# Descriptive statistics

Descriptive statistics summarizes the data and are broken down into
measures of central tendency (mean, median, and mode) and measures of
variability (standard deviation, minimum/maximum values, range, kurtosis,
and skewness). Example data to be used on this page is [3, 5, 7, 8, 8, 9, 10, 11].

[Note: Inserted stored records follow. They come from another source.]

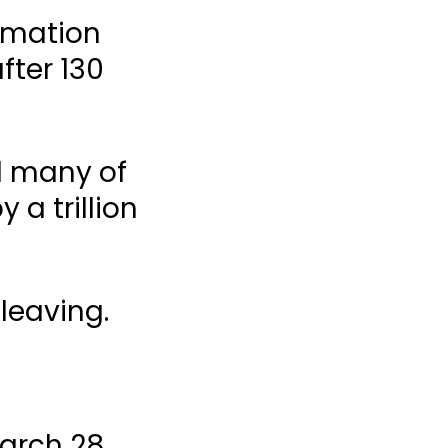
ormation
fter 130
d many of
 a trillion
leaving.
arch 28,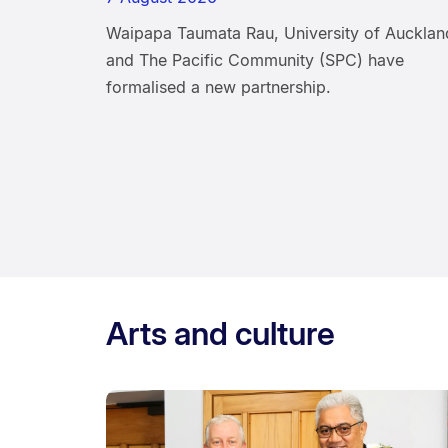
Waipapa Taumata Rau, University of Aucklan
and The Pacific Community (SPC) have
formalised a new partnership.
Arts and culture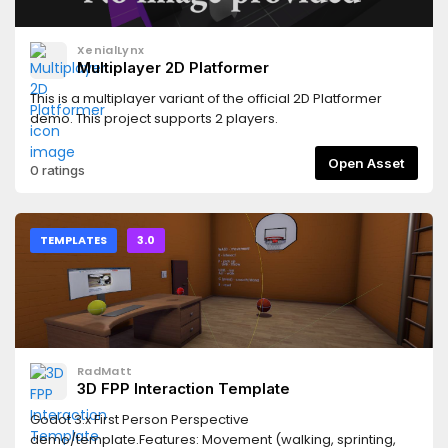
XenialLynx
Multiplayer 2D Platformer
This is a multiplayer variant of the official 2D Platformer
demo. This project supports 2 players.
Open Asset
0 ratings
TEMPLATES
3.0
RadMatt
3D FPP Interaction Template
Godot 3.x First Person Perspective
demo/template.Features: Movement (walking, sprinting,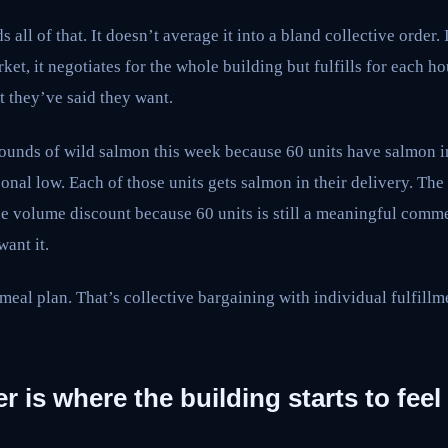
all of that. It doesn’t average it into a bland collective order. I
ket, it negotiates for the whole building but fulfills for each 
t they’ve said they want.
ounds of wild salmon this week because 60 units have salmon in
asonal low. Each of those units gets salmon in their delivery. The
the volume discount because 60 units is still a meaningful comm
ant it.
eal plan. That’s collective bargaining with individual fulfillme
r is where the building starts to feel 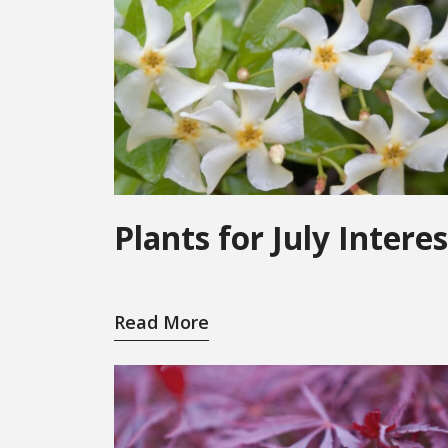
Plants for July Interes
Read More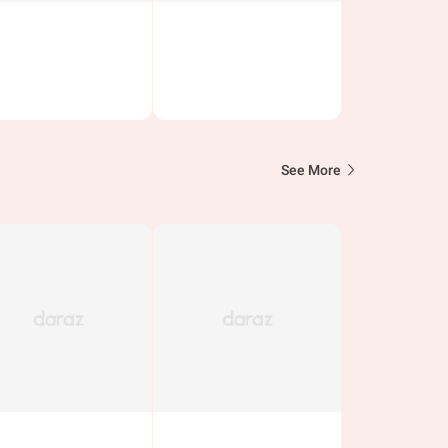
See More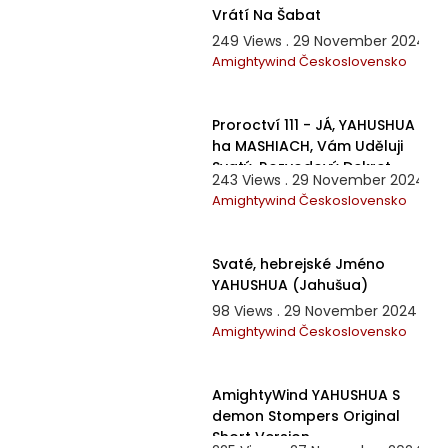
Vrátí Na Šabat
249 Views . 29 November 2024
Amightywind Československo
46:45
Proroctví 111 - JÁ, YAHUSHUA
ha MASHIACH, Vám Uděluji
Svatý, Rozvodový Dekret
243 Views . 29 November 2024
Amightywind Československo
8:42
Svaté, hebrejské Jméno
YAHUSHUA (Jahušua)
98 Views . 29 November 2024
Amightywind Československo
6:30
AmightyWind YAHUSHUA S
demon Stompers Original
Short Version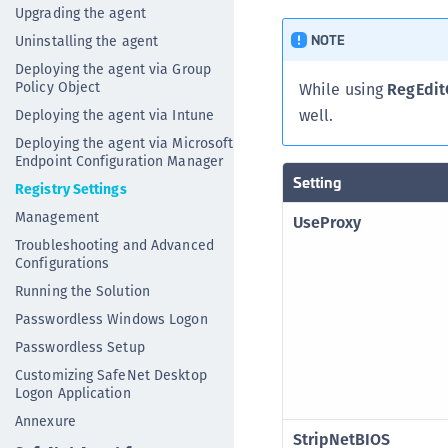
Upgrading the agent
NOTE
Uninstalling the agent
Deploying the agent via Group
Policy Object
While using
RegEdit
well.
Deploying the agent via Intune
Deploying the agent via Microsoft
Endpoint Configuration Manager
Setting
Registry Settings
Management
UseProxy
Troubleshooting and Advanced
Configurations
Running the Solution
Passwordless Windows Logon
Passwordless Setup
Customizing SafeNet Desktop
Logon Application
Annexure
StripNetBIOS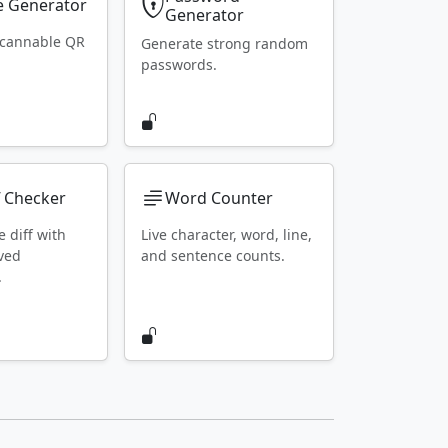
 Generator
Generator
scannable QR
Generate strong random
passwords.
f Checker
Word Counter
e diff with
Live character, word, line,
ved
and sentence counts.
.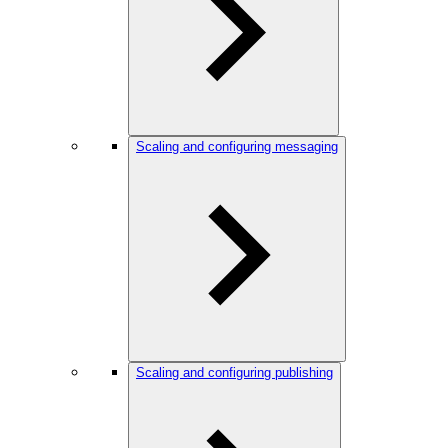
Scaling and configuring messaging
Scaling and configuring publishing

**Measures of Central Tendency**

**Mean**

The average value of the data. Can be calculated by adding all the measurements
of a variable together and dividing that summation by the number of
observations used. The formula is displayed below.
$$
\bar{x} = \frac{\sum x}{n} \\
\\
\begin{align}
\text{Where,} \\
\text{$\bar{x}$ is the estimated average} \\
\text{$\sum$ indicates to add all the values in the data} \\
\text{$x$ represents the measurements, and} \\
\text{$n$ is the total number of observations}
\end{align}
$$
Calculating the mean using the example data.
$$
\bar{x} = \frac{3 + 5 + 7 + 8 + 8 + 9 + 10 + 11}{8} \\
\\
\bar{x} = 7.625
$$
**Median**

The middle value when the measurements are placed in ascending order. If
there is no true midpoint, the median is calculated by adding the two
midpoints together and dividing by 2.
$$
\text{median} = \frac{8 + 8}{2} \\
\text{median} = 8
$$
**Mode**

The number that occurs the most in the set of measurements.
**Measures of Variability**

**Variance**

The sum of the squared deviations divided by the number of observations
- 1. Using this definition is considered an unbiased estimate of the
population variance. Variance does not have a unit of measurement.
$$
s^2 = \frac{\sum (x_i - \bar{x})^2}{n - 1}
\\
\begin{align}
\text{Where,} \\
\text{$x_i$ is the $i^{th}$ value of the measurement} \\
\text{$\bar{x}$ is the estimated average} \\
\text{$\sum$ indicates to add all the values in the data} \\
\text{$n$ is the total number of observations}
\end{align}
$$
**Standard deviation**

The positive square root of the variance. Standard deviation can be
interpreted using the unit of measurement of the observations used.
$$
\sqrt{s^2}
$$
**Minimum value**

The smallest value of the measurements.
**Maximum value**

The largest value of the measurements.
**Range**

The difference between the maximum and minimum values.
**Kurtois**

Is a measure of tailedness of a distribution.
**Skew**

Is a measure of symmetry of the distribution of the data.
## Descriptive Statistics with Python

There are a few ways to get descriptive statistics using Python. Below will show how to get descriptive statistics using Pandas and Researchpy. First, let's import an example data set.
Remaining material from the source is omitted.